Mr Chair's comic book pick of the week!

When Garth Ennis' Preacher ended, there was a great void left in the market. Preacher was the book you had to have. You couldn't wait for the next issue. The cover, the story, the beginning, the end. You'd read it in the car. You'd read it slow because you had to wait so long for the next. There still isn't any book out there that has matched that excitement. But the groomed heir to Vertigo's Preacher throne is Y: The Last Man, by Brian K. Vaughan and Pia Guerra. I'm not going to say it's as good, but it's good. Really good. Like Preacher: simple, expressive art, apocalyptic globe-trotting story, humor, violence, beautiful painted covers. This week's pick is #29, because it's a good example of another thing Y has in common with Preacher: masterful serialized storytelling. That indescribable knack for making you want to get your hands on the next issue.

The story is about Yorick, an English major whose only ambition is to become a magician, until every man on Earth dies a bloody, painful death at the exact same time. He's the only one left, and we follow his adventures. It takes a lot from Ennis. Mostly paying hommage, even the occasional reference. But it's definitely its own book, and one of the few that I think improves with every issue. This one features an abandoned ballpark showdown, an S&M dream sequence, and the mandatory jawdropper ending.

Of note: David Lapham, mentioned earlier in a Stray Bullets pick, took his first stab at selling out this week.
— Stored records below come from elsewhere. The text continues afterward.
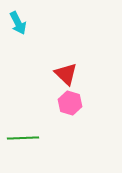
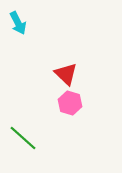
green line: rotated 44 degrees clockwise
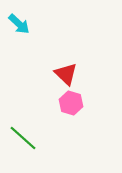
cyan arrow: moved 1 px right, 1 px down; rotated 20 degrees counterclockwise
pink hexagon: moved 1 px right
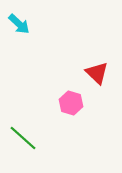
red triangle: moved 31 px right, 1 px up
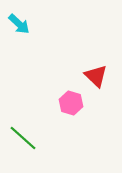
red triangle: moved 1 px left, 3 px down
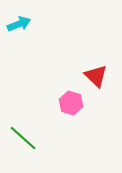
cyan arrow: rotated 65 degrees counterclockwise
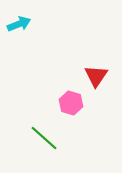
red triangle: rotated 20 degrees clockwise
green line: moved 21 px right
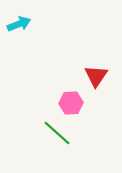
pink hexagon: rotated 20 degrees counterclockwise
green line: moved 13 px right, 5 px up
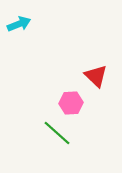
red triangle: rotated 20 degrees counterclockwise
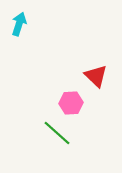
cyan arrow: rotated 50 degrees counterclockwise
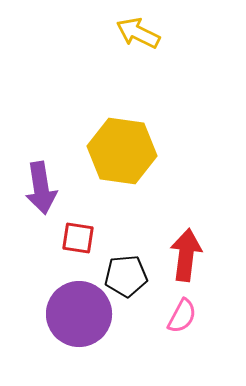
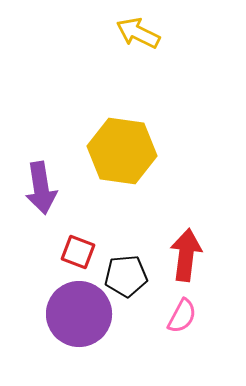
red square: moved 14 px down; rotated 12 degrees clockwise
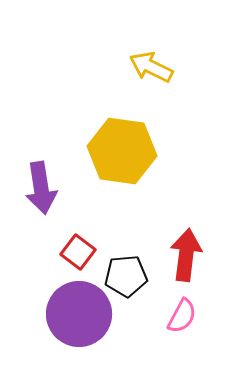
yellow arrow: moved 13 px right, 34 px down
red square: rotated 16 degrees clockwise
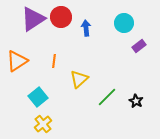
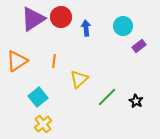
cyan circle: moved 1 px left, 3 px down
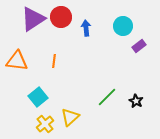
orange triangle: rotated 40 degrees clockwise
yellow triangle: moved 9 px left, 38 px down
yellow cross: moved 2 px right
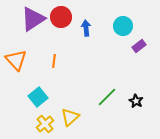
orange triangle: moved 1 px left, 1 px up; rotated 40 degrees clockwise
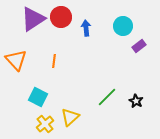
cyan square: rotated 24 degrees counterclockwise
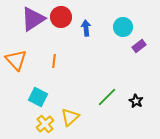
cyan circle: moved 1 px down
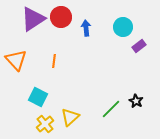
green line: moved 4 px right, 12 px down
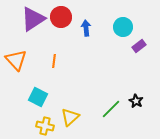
yellow cross: moved 2 px down; rotated 36 degrees counterclockwise
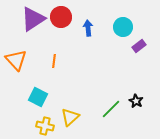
blue arrow: moved 2 px right
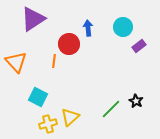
red circle: moved 8 px right, 27 px down
orange triangle: moved 2 px down
yellow cross: moved 3 px right, 2 px up; rotated 30 degrees counterclockwise
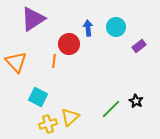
cyan circle: moved 7 px left
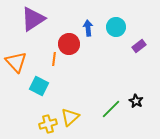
orange line: moved 2 px up
cyan square: moved 1 px right, 11 px up
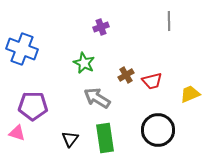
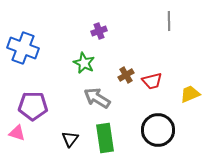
purple cross: moved 2 px left, 4 px down
blue cross: moved 1 px right, 1 px up
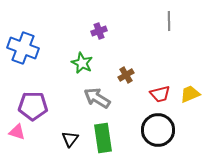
green star: moved 2 px left
red trapezoid: moved 8 px right, 13 px down
pink triangle: moved 1 px up
green rectangle: moved 2 px left
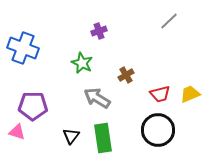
gray line: rotated 48 degrees clockwise
black triangle: moved 1 px right, 3 px up
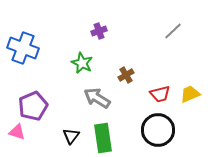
gray line: moved 4 px right, 10 px down
purple pentagon: rotated 24 degrees counterclockwise
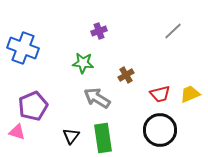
green star: moved 1 px right; rotated 20 degrees counterclockwise
black circle: moved 2 px right
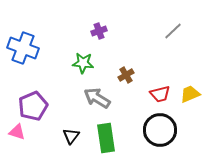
green rectangle: moved 3 px right
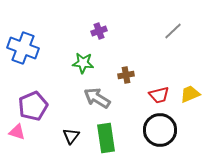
brown cross: rotated 21 degrees clockwise
red trapezoid: moved 1 px left, 1 px down
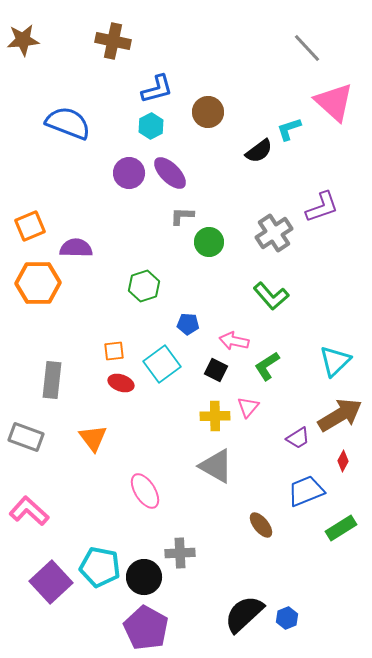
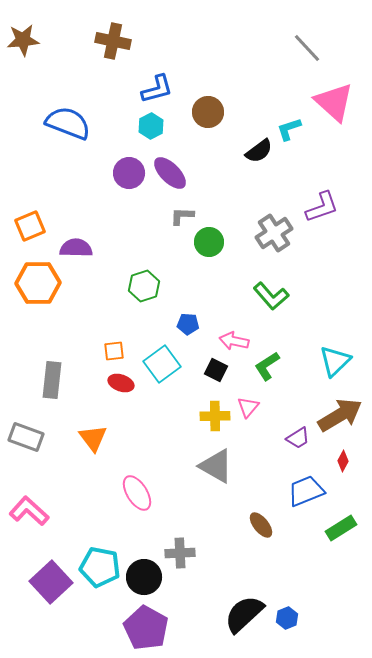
pink ellipse at (145, 491): moved 8 px left, 2 px down
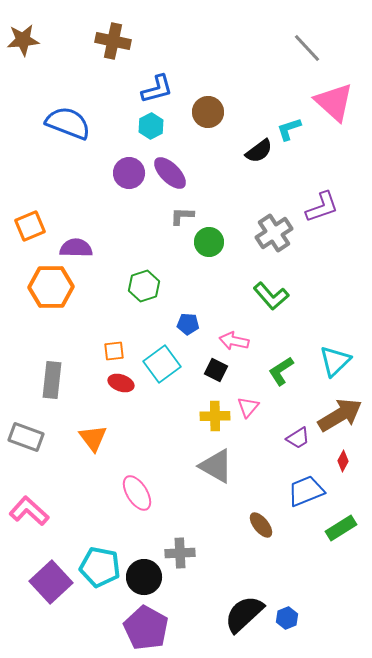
orange hexagon at (38, 283): moved 13 px right, 4 px down
green L-shape at (267, 366): moved 14 px right, 5 px down
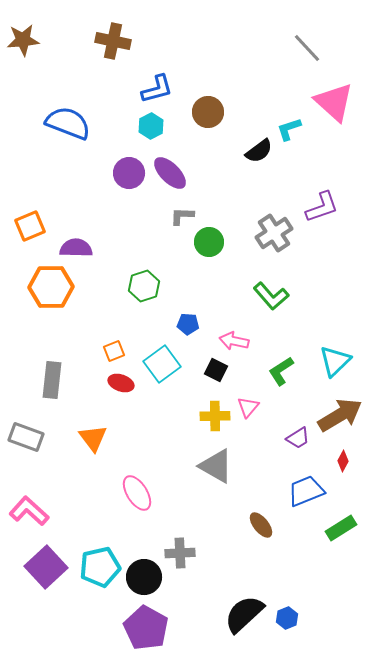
orange square at (114, 351): rotated 15 degrees counterclockwise
cyan pentagon at (100, 567): rotated 24 degrees counterclockwise
purple square at (51, 582): moved 5 px left, 15 px up
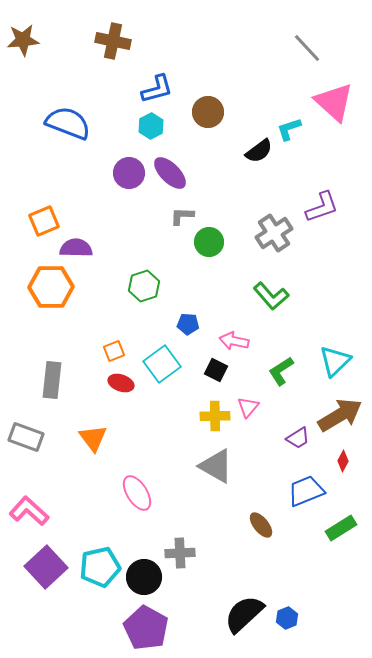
orange square at (30, 226): moved 14 px right, 5 px up
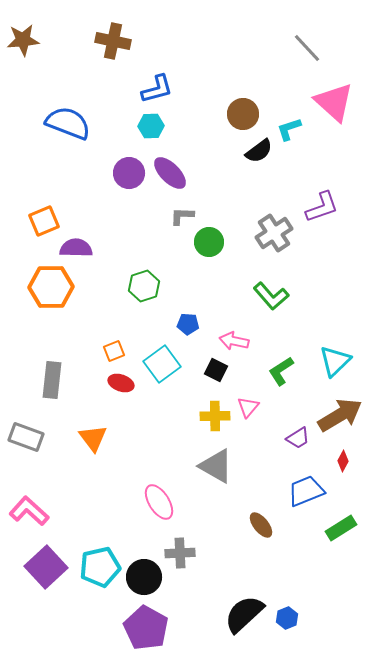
brown circle at (208, 112): moved 35 px right, 2 px down
cyan hexagon at (151, 126): rotated 25 degrees clockwise
pink ellipse at (137, 493): moved 22 px right, 9 px down
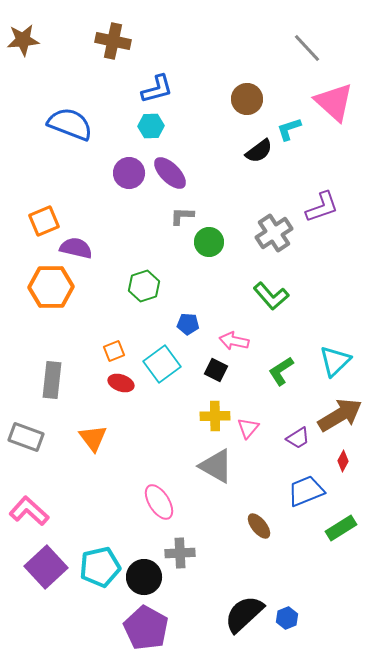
brown circle at (243, 114): moved 4 px right, 15 px up
blue semicircle at (68, 123): moved 2 px right, 1 px down
purple semicircle at (76, 248): rotated 12 degrees clockwise
pink triangle at (248, 407): moved 21 px down
brown ellipse at (261, 525): moved 2 px left, 1 px down
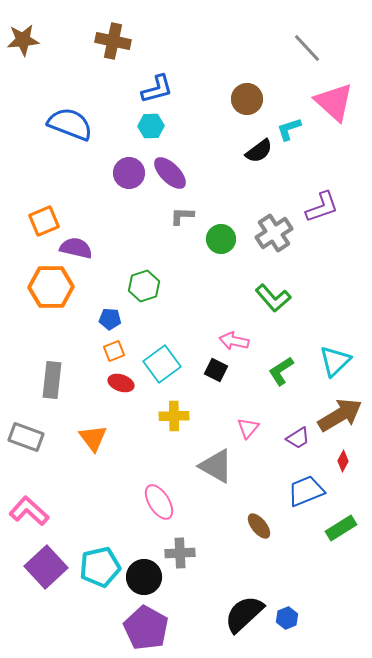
green circle at (209, 242): moved 12 px right, 3 px up
green L-shape at (271, 296): moved 2 px right, 2 px down
blue pentagon at (188, 324): moved 78 px left, 5 px up
yellow cross at (215, 416): moved 41 px left
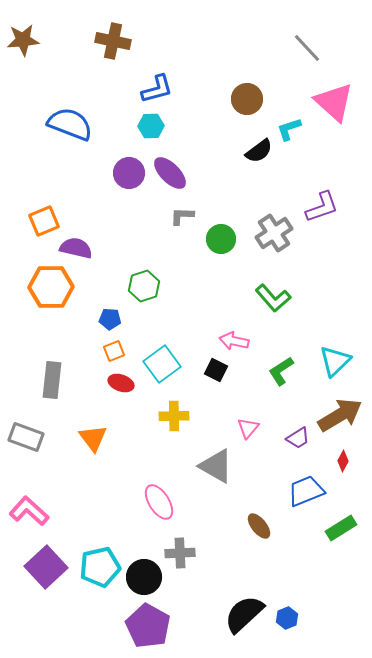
purple pentagon at (146, 628): moved 2 px right, 2 px up
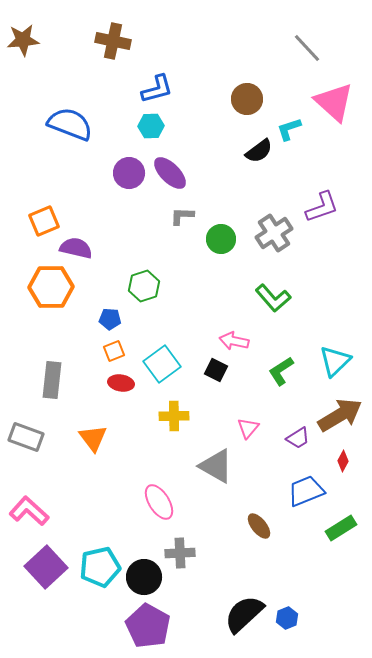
red ellipse at (121, 383): rotated 10 degrees counterclockwise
After 10 plus years doing evil indie crime books, his first issues of Batman Detective Comics and The Darkness came out. The Batman story is pretty good. Real world Batman and such. Proves to be far better than the blockbuster Jeph Loeb series. Then there's The Darkness. What a weird book to do. It started with Image's T&A offshoot company from the 90s, Top Cow. Garth Ennis wrote the first four or five issues and bolted. It went defunct, then came back. Now Lapham writes it. The art in this week's is horrible. He's clearly mucking through the mythology, sorting out where he's gonna go. But the Atlantic City-based story is promising, and so are the characters. I'm going to stick with it. It's Lapham.